Okay. So now we can do -- now we can see nested date parallelism. Here's a
sparse matrix vector multiplication. Takes a sparse matrix, dense vector of a
sparse vector, multiplies by a dense vector. What does it do? Says for every
row of the sparse matrix, this SV guy is now one of these sparse vectors, use SV
mold, that's the guy on previous slide. This guy. So he takes a sparse matrix,
right in so sparse and matrix multiply says for each row, use SV is to multiply by
V. and then add up those results.
So this is nested data parallelism in action. Why is it nested? Because this outer
loop is saying do something in parallel to each row, but in here the thing that I'm
doing to each row is a data parallel, go back. Data parallel operation here. So
I'm doing a data parallel operation to each element of a data parallel matrix. So I
like this example because it shows so clearly why you want nested data
parallelism.
It would be so stupid to say SV-- that's a data operation. Terribly sorry, you can't
call it here. But -- that's not very modular and composable.
Okay. Well, now, how we can implement this. This is a bit tricky. So here's the
way the matrix looks. It's a -- dense vector of sparse vectors, and so each of
these yellow guys is the vector of index value pairs. So this is a matrix, one
column for each -- sorry, maybe I should put it on one side, one column for each
row. Each is a row of the matrix and some rows have nonzero elements and
some have very few.
How to execute this thing in data parallel. We could chop -- you have to imagine
this is perhaps quite long. We could chop these up evenly across the processes.
But then it might be very unbalanced because there's a short patch here, idle
process. Or say no, no. Perhaps there's not very many rows but an awfully long
column. Perhaps I'd be better sequentially iterating through this top guy and
doing data parallel on the bottom. But which to choose?
How would you know? How would an automatic machine know? And what
happens if it's neither one or the other. Different in different parts of this. Hard to
do. Guys, amazing idea is this. He said look, why don't we take all of those and
put them end to end. In a big flat array. Here it is. That's all the data. Laid out
and keep on one side. The purple guy, segment descriptor that says where each
of the rows begins in big guy. So this is a big data transformation. I've taken an
array of pointers, slapped it into one giant thing, bookkeeping on the side. Now
you may imagine that you might take the program I showed you before and
transform it, so instead of manipulating the data structure that it was originally
working on, it's manipulating this one. And furthermore, what I'd like to do is
chop this guy into chunks across processes, without regard to the boundary of
the sub elements.
Okay. So now I want you to imagine saying, I started with the original
programming, you have to do this transformation by hand. You have to keep
them in one row. Chop up evenly across the processes and get the bookkeeping
right.
I'm hoping that this moment you're losing the will to live.
[laughter]
>> Simon Jones: This is what compilers are for. And so guy rather remarkably
showed you could take the programming transform it systematically to this
flattened form. And I'll show you how to do that.
Okay.
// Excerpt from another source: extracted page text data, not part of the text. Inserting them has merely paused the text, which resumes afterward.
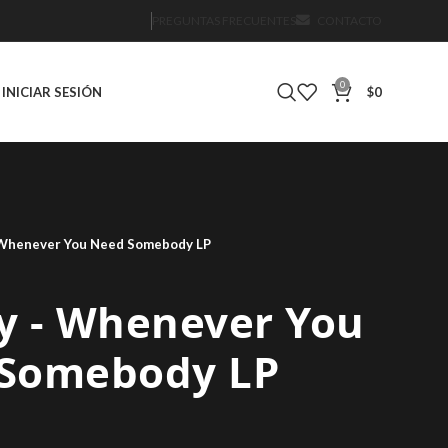
PREGUNTAS FRECUENTES
CONTACTO
0
INICIAR SESIÓN
$
0
‎- Whenever You Need Somebody LP
y ‎- Whenever You
Somebody LP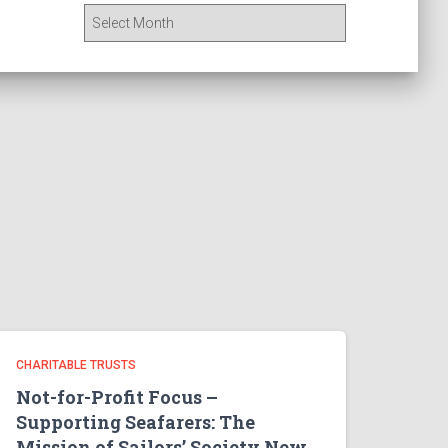
A
r
c
h
i
v
e
s
CHARITABLE TRUSTS
Not-for-Profit Focus –
Supporting Seafarers: The
Mission of Sailors’ Society New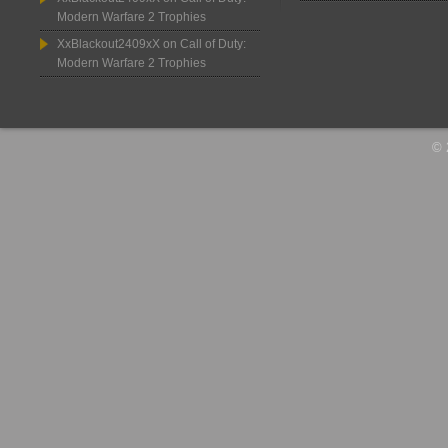
Modern Warfare 2 Trophies
XxBlackout2409xX
on
Call of Duty:
Modern Warfare 2 Trophies
© 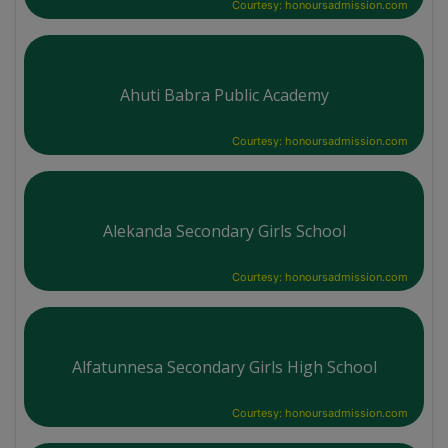
Courtesy: honoursadmission.com
Ahuti Babra Public Academy
Courtesy: honoursadmission.com
Alekanda Secondary Girls School
Courtesy: honoursadmission.com
Alfatunnesa Secondary Girls High School
Courtesy: honoursadmission.com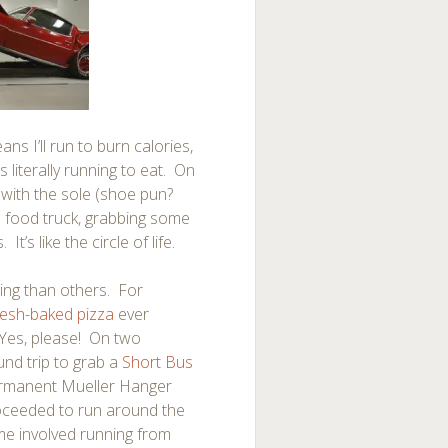
ns I’ll run to burn calories,
s literally running to eat. On
with the sole (shoe pun?
a food truck, grabbing some
’s like the circle of life.
ng than others. For
resh-baked pizza
ever
Yes, please! On two
und trip to grab a
Short Bus
permanent Mueller Hanger
roceeded to run around the
me involved running from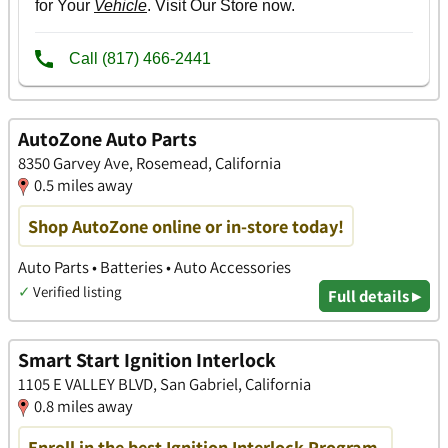
AutoZone Auto Parts
8350 Garvey Ave, Rosemead, California
0.5 miles away
Shop AutoZone online or in-store today!
Auto Parts • Batteries • Auto Accessories
✓
Verified listing
Full details ▸
Smart Start Ignition Interlock
1105 E VALLEY BLVD, San Gabriel, California
0.8 miles away
Enroll in the best Ignition Interlock Program.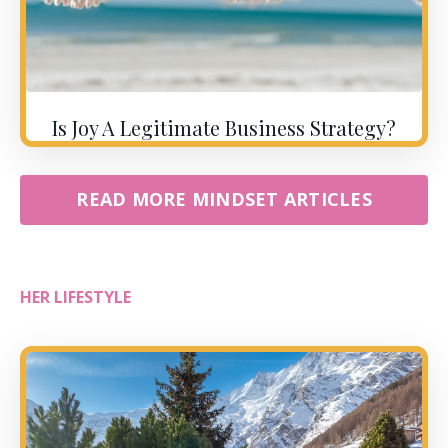
Is Joy A Legitimate Business Strategy?
READ MORE MINDSET ARTICLES
HER LIFESTYLE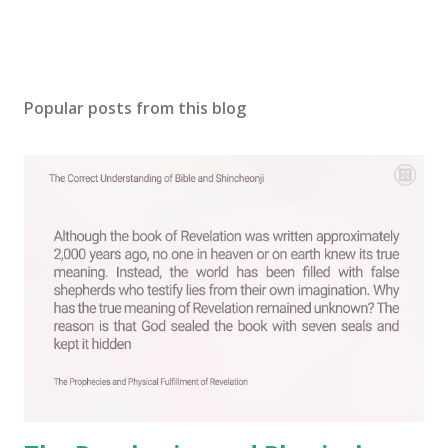
Popular posts from this blog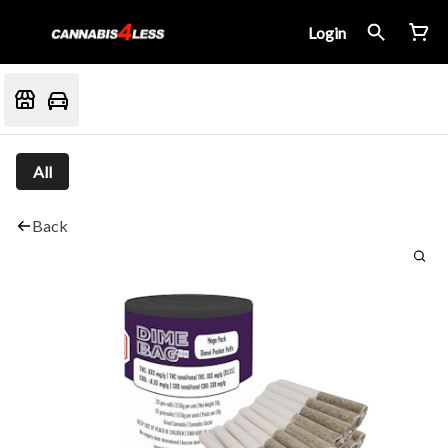
Login
All
Back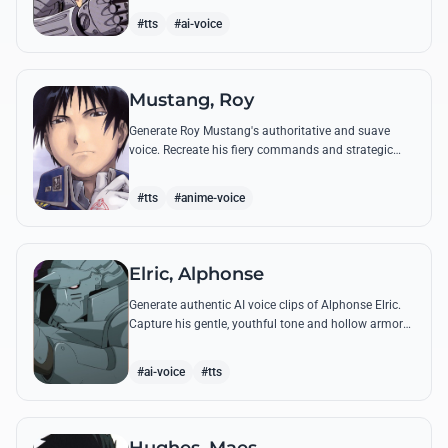
from the series.
#tts
#ai-voice
Mustang, Roy
Generate Roy Mustang's authoritative and suave
voice. Recreate his fiery commands and strategic
dialogues using AI to capture his unique blend of
charisma and intensity.
#tts
#anime-voice
Elric, Alphonse
Generate authentic AI voice clips of Alphonse Elric.
Capture his gentle, youthful tone and hollow armor
resonance while reciting his most moving quotes
about humanity and sacrifice.
#ai-voice
#tts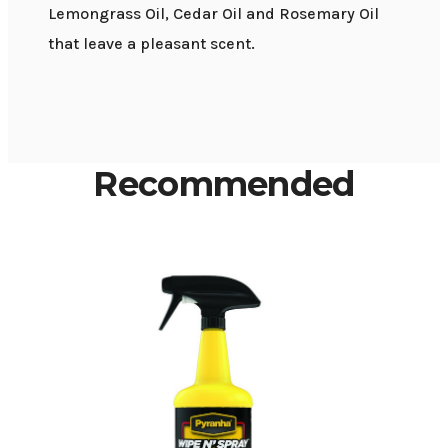
Lemongrass Oil, Cedar Oil and Rosemary Oil
that leave a pleasant scent.
Recommended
Yes?
>>: [inaudible].
>>: These parallel arrays are strict. Right? So when you demand one of these
parallel vectors, you demand all of its elements. If you don't demand the parallel
array at all, then you don't demand any of them. If you demand any, you hand in
all of them. That's the particulars. It's also the keys to -- if you have array of
floats, you don't want to have array of pointers. You want to array of honest to
goodness, 64-bit floating numbers. No monkey business with Haskell nonsense
about lazy evaluation.
You can have thunks for the array of a -- but not for each tiny element of it.
That's the deal. So yes, it has an effect on the lazy semantics but that's what you
get if you want to do this data parallel stuff vaguely efficiently.
That's the plan. I've got to give you two other quick examples of doing nested
data parallel programming, different application areas because I don't want to
think this is good for sparse matrix, weather forecasting but not anything else.
Broad spectrum. Here's an example of searching -- this is sort of if you like not
produce in data parallel. Haskell. Here's the idea. You got a -- you're trying to
search a document base for some string. And return an array of pairs of the
document and within that document all the places where that word occurred.
Does that make sense? That's the type of search. What is a document base?
It's array of documents. What is a document? Array of strings.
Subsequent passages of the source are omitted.